The new course, like the resort’s original Sands, is designed by David McLay-Kidd. Unlike its predecessor, it will feature plenty of peaks and elevation change.

A shot of the new Scarecrow course at Gamble Sands

Courtesy of Gamble Sands, top; Matt LaWell (3), below

This course will have a brain.

Gamble Sands, a burgeoning resort located in Brewster, Washington, recently announced the name of its new 18-hole, David McLay Kidd-designed course: Scarecrow will open for public and resort-guest play on August 1, 2025, with tee times now available on the resort website.

Located near the apple and cherry orchards of the Gebbers’ family farm and overlooking the Columbia River Valley, McLay Kidd and design associate Nick Schaan have transformed a twisted saddle of rolling terrain and river-view ridgeline into the second 18-hole golf course, creating what golfers will soon come to find as a counterpart yet contrasting experience to Gamble’s original and award-winning Sands course. Scarecrow will play to a par of 71 and stretch to 6,900 yards.

With the property’s original McLay Kidd-designed Sands Course firmly entrenched as a top golf course in the United States, one may ask ‘how do you make the new course different while also making it a relative to the first course?’ McLay Kidd and Schaan had the same question. The answer started (and ended) with the land itself.
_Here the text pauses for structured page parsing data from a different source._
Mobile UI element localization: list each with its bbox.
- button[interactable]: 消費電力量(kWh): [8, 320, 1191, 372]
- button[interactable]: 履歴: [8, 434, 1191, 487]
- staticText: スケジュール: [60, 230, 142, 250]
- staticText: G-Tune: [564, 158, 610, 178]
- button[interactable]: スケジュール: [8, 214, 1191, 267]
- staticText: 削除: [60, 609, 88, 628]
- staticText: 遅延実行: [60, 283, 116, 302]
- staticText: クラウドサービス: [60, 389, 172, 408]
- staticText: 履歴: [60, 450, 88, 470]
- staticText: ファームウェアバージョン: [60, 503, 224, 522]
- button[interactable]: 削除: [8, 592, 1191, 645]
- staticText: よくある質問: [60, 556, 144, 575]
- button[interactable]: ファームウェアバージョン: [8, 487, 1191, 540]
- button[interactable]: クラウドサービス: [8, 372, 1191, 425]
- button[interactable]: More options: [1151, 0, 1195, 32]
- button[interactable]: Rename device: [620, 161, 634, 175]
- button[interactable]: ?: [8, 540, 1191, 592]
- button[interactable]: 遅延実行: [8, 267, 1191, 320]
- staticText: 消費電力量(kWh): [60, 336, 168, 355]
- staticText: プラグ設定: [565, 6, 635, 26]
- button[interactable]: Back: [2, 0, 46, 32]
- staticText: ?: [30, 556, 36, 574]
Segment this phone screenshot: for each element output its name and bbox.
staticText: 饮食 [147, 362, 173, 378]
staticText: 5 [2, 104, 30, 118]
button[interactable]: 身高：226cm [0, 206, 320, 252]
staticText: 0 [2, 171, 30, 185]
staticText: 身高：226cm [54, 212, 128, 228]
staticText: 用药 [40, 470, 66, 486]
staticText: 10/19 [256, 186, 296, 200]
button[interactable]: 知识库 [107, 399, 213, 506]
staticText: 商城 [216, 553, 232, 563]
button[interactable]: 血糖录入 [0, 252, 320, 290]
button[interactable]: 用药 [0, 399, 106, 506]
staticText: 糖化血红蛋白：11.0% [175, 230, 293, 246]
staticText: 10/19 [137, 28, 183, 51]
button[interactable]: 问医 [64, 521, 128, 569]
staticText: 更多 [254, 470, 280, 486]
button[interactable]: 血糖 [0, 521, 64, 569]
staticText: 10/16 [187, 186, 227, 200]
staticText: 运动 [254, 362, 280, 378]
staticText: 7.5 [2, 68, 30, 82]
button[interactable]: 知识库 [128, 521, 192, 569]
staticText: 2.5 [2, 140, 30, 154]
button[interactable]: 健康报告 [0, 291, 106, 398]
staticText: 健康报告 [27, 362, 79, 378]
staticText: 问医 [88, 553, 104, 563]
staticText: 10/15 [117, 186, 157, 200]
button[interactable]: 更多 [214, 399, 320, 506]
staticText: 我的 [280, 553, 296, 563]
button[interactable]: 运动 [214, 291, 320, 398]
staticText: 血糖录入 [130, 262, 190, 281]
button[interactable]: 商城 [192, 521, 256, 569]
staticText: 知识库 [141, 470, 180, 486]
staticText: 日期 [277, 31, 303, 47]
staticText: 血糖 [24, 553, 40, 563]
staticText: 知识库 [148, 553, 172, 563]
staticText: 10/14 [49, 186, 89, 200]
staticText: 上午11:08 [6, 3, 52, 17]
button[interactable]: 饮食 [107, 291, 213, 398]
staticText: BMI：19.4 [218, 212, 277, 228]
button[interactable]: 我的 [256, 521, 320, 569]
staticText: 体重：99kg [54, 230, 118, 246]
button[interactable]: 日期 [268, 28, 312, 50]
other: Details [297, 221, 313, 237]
“This part of the site has higher, peakier spots that were more akin to classic sand-dune, sandhills type blowouts and we exposed some of those, we preserved some of those,” Schaan said. “The piece of land (for the new course) is just smaller. If you draw a circle around the first course, it sits on 350 to 500 acres depending on how you draw it. This new course sits on about 300 acres, and so it’s a lot more compact, things are a bit closer together. But the fairways are still wide — in some cases, they are even wider (than the original Sands Course). The whole golf course kind of climbs over this knob, through a saddle, up another knob, through a valley — you see a lot more of the river, hole after hole after hole. And you see a lot more golf that you’re not playing across the site.”
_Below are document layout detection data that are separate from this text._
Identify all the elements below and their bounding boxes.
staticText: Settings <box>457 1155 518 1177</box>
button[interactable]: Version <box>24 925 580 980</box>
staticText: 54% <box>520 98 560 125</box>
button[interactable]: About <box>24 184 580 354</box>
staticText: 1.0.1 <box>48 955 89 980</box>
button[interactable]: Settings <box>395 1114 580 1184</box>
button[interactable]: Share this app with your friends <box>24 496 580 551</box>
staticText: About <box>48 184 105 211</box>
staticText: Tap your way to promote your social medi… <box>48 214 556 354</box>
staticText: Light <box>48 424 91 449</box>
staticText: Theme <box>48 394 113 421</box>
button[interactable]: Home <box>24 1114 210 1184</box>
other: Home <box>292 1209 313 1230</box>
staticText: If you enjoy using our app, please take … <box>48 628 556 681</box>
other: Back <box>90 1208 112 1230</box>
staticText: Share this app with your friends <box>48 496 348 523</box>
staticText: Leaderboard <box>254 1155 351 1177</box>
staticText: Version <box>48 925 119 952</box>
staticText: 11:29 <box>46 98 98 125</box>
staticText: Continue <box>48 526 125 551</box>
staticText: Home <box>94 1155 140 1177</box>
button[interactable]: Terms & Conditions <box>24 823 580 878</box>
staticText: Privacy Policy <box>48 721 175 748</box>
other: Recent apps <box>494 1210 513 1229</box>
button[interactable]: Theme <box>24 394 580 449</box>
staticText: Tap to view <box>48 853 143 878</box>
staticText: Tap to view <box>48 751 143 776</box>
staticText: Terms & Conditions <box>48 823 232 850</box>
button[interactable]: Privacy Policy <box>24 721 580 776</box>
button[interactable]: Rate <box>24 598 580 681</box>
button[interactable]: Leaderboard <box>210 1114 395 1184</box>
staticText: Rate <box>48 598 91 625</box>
Besides the land, another key difference between Scarecrow and the Sands Course is the size of the greens.

“The greens are smaller,” Schaan said. “Once we got out onto the site and were walking around and looking at the tightness and the steepness of the contours versus the first course’s greens, the greens needed to be smaller to fit into the spaces that made good green sites. There’s still tons of turf around the actual cup-able areas because all the steeper contours that you can’t count as ‘green’ you can still use to roll a ball around. It’s different but the playability is the same (as the Sands Course).”

Big expansive views are a hallmark trait of Gamble Sands. So, too, are the large sand bunkers on the original course. McLay Kidd and Schaan took a different approach with the bunkering on Scarecrow.
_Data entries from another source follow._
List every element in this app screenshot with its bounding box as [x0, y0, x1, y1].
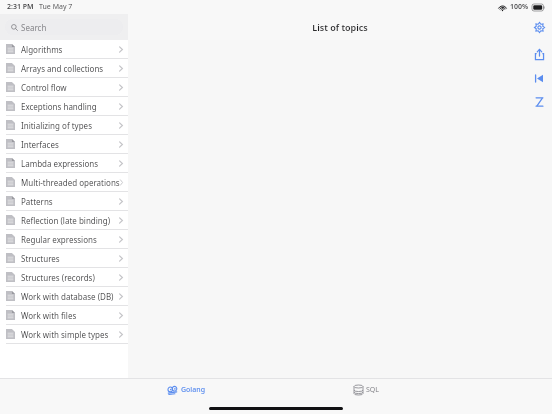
staticText: Work with simple types: [21, 329, 109, 340]
button[interactable]: Settings: [531, 19, 547, 35]
button[interactable]: Golang: [120, 379, 252, 401]
button[interactable]: Structures (records): [0, 268, 128, 287]
staticText: Search: [21, 22, 47, 33]
button[interactable]: SQL: [300, 379, 432, 401]
button[interactable]: Edit: [531, 94, 547, 110]
staticText: SQL: [366, 385, 379, 395]
button[interactable]: Search: [5, 19, 123, 35]
staticText: Algorithms: [21, 44, 63, 55]
button[interactable]: Work with database (DB): [0, 287, 128, 306]
button[interactable]: Share: [531, 46, 547, 62]
staticText: List of topics: [128, 21, 552, 33]
button[interactable]: Multi-threaded operations: [0, 173, 128, 192]
button[interactable]: Patterns: [0, 192, 128, 211]
button[interactable]: Structures: [0, 249, 128, 268]
button[interactable]: Previous: [531, 70, 547, 86]
staticText: Multi-threaded operations: [21, 177, 120, 188]
button[interactable]: Algorithms: [0, 40, 128, 59]
staticText: Work with database (DB): [21, 291, 114, 302]
staticText: Patterns: [21, 196, 53, 207]
staticText: Golang: [181, 385, 205, 395]
button[interactable]: Regular expressions: [0, 230, 128, 249]
staticText: Lambda expressions: [21, 158, 99, 169]
staticText: 2:31 PM: [7, 2, 34, 12]
button[interactable]: Work with simple types: [0, 325, 128, 344]
staticText: Control flow: [21, 82, 67, 93]
staticText: Initializing of types: [21, 120, 92, 131]
staticText: Tue May 7: [39, 2, 73, 12]
button[interactable]: Interfaces: [0, 135, 128, 154]
staticText: Arrays and collections: [21, 63, 104, 74]
button[interactable]: Lambda expressions: [0, 154, 128, 173]
staticText: Structures: [21, 253, 60, 264]
staticText: Exceptions handling: [21, 101, 97, 112]
button[interactable]: Arrays and collections: [0, 59, 128, 78]
staticText: Regular expressions: [21, 234, 97, 245]
button[interactable]: Exceptions handling: [0, 97, 128, 116]
button[interactable]: Initializing of types: [0, 116, 128, 135]
staticText: Interfaces: [21, 139, 59, 150]
staticText: Structures (records): [21, 272, 95, 283]
button[interactable]: Reflection (late binding): [0, 211, 128, 230]
button[interactable]: Control flow: [0, 78, 128, 97]
staticText: Reflection (late binding): [21, 215, 111, 226]
button[interactable]: Work with files: [0, 306, 128, 325]
staticText: Work with files: [21, 310, 77, 321]
staticText: 100%: [510, 2, 529, 12]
“Gamble Sands has this big, open-expanse sandy character to it — it’s so massive that if we replicated that again in the same fashion, that alone would make the golf courses look similar. But doing that in the steeper terrain becomes cumbersome, so the sand areas are broken into chunks and smaller pieces and compositions of clusters instead of these massive sand areas,” Schaan said.

Gamble Sands will now feature two 18-hole McLay Kidd-designed championship courses, a 14-hole McLay Kidd-designed short course, a 100,000 square-foot Cascades Putting Green, multiple food and beverage options, and 40 new double-king luxury rooms opening in the spring of 2025, bringing the room count to 77.

Director of agronomy Josh Truan said earlier this year that he’s spending about 90 percent of his time overseeing construction on the new course.

“Most of the crew is college guys who I coached in football here in Brewster,” said Truan, who was promoted to his current position in February after five years as the Sands Course’s superintendent. And they all came back from college wanting jobs. I needed people just to mow, to do stuff. … Next year, we’ll ramp up. Most of the guys who did all the construction are going to transfer to maintenance guys, so they’re invested, which is cool.”